Training computer vision models are notoriously computationally intensive, often requiring multiple GPUs. It’s therefore usually not performed locally. One of the challenges when it comes to launching training jobs on the cloud or private GPU clusters is dealing with all the required manual steps. For example, when using AWS, ML engineers need to spin-up an EC2 instance manually to launch a training job, and then manually decommission it once the training job is completed.
Although commercial tools do exist to automate this process (for example, SageMaker or DataBricks), at Sama we decided to build our own automated training pipeline in order to limit costs, and to avoid tying ourselves to a particular cloud provider.

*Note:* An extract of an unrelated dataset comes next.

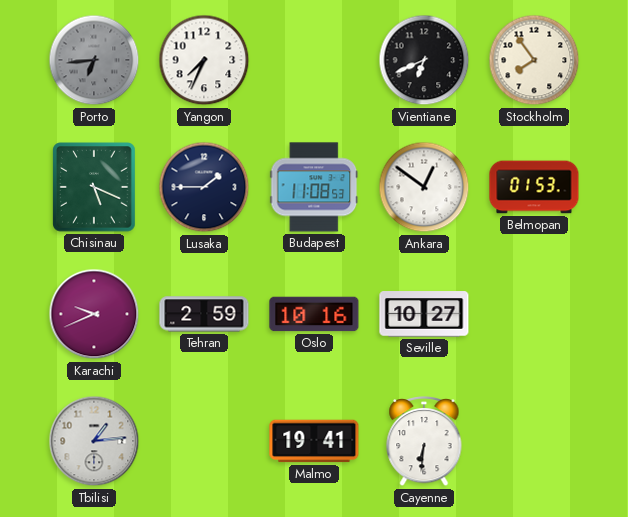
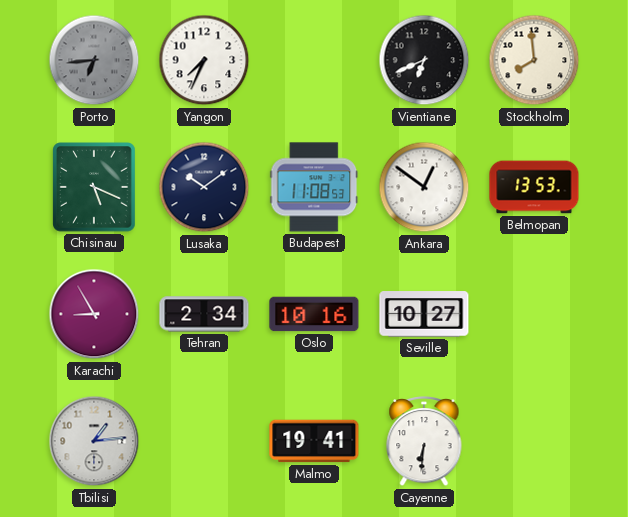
Stockholm: 7:54 -> 7:59
Lusaka: 1:45 -> 10:09
Belmopan: 01:53 -> 13:53
Karachi: 9:41 -> 8:55
Tehran: 2:59 -> 2:34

Our pipeline allows our ML Engineers and Scientists to launch a training job on the cloud by simply pushing the code they developed locally to a predefined git branch. This is very simple to achieve using a modern CI/CD platform like Codefresh. A Codefresh “trigger” can be set to track commits to specific git branches of a repository. Once a commit is pushed to a target branch, a Codefresh pipeline is triggered. The pipeline is just a workflow defined in a yaml file that executes the following steps :
- Clone the tracked git repository, as well as any other repos required (in our case we have a separate repo for all our ML related tools).

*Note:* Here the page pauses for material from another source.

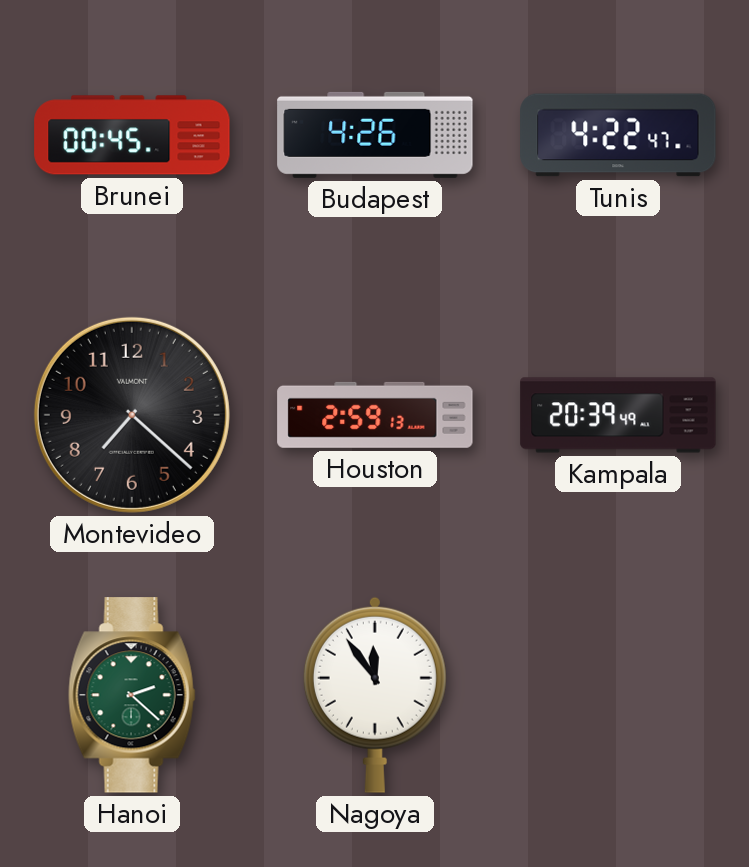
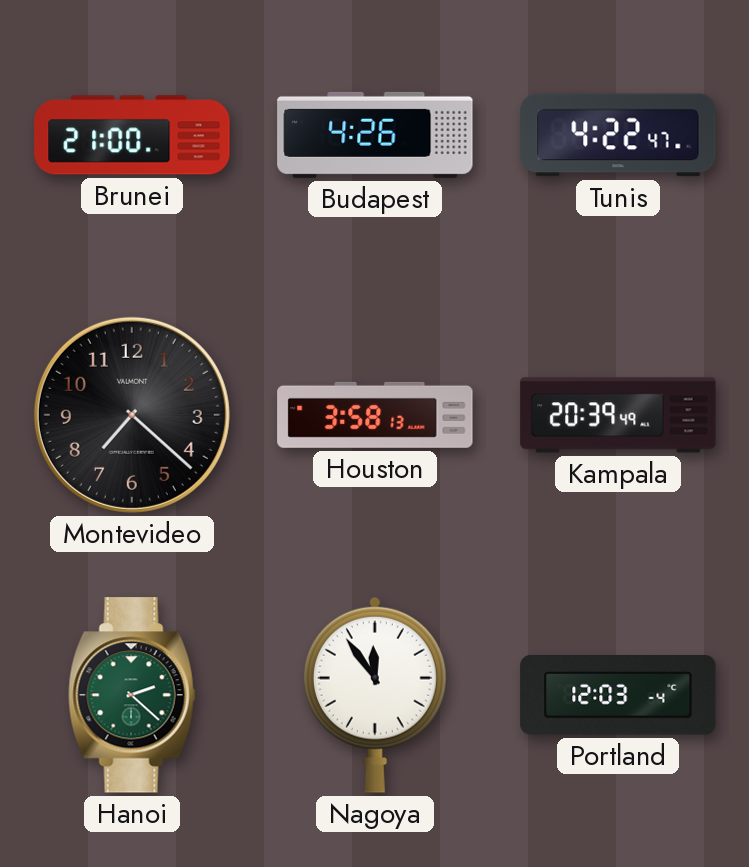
Brunei: 00:45 -> 21:00
Houston: 2:59 -> 3:58
Portland: none -> 12:03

- Build a Docker image with all the project specific dependencies.
- Deploy the training job on the GPU cluster.
- Send a slack message to a channel that tracks all the training jobs whenever the results are ready or if there is an error.

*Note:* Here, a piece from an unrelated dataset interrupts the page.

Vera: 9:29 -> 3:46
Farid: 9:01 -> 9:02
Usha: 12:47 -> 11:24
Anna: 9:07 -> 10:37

The specific implementation of step 3 above depends on the particular frameworks and libraries that are used to train the models and track their performance, as well as the cloud provider. In our team, we use Kubernetes to orchestrate the creation and decommission of the instances. We also use mlflow to manage the ML lifecycle, which has built-in Kubernetes deployment support. So for us, this step simply reduces to doing some cloud provider specific configuration and running an mlflow experiment with Kubernetes as the backend.
Summary of the Sama automated training pipeline: from pushing the code to Github to running the training job on AWS.
Aside from the obvious time savings, the advantage of this setup is that it is fully configurable and can be made to work with any cloud provider, or even a private GPU cluster. As an added bonus, it enforces experiments to be separated in different git commits, which we find is good practice.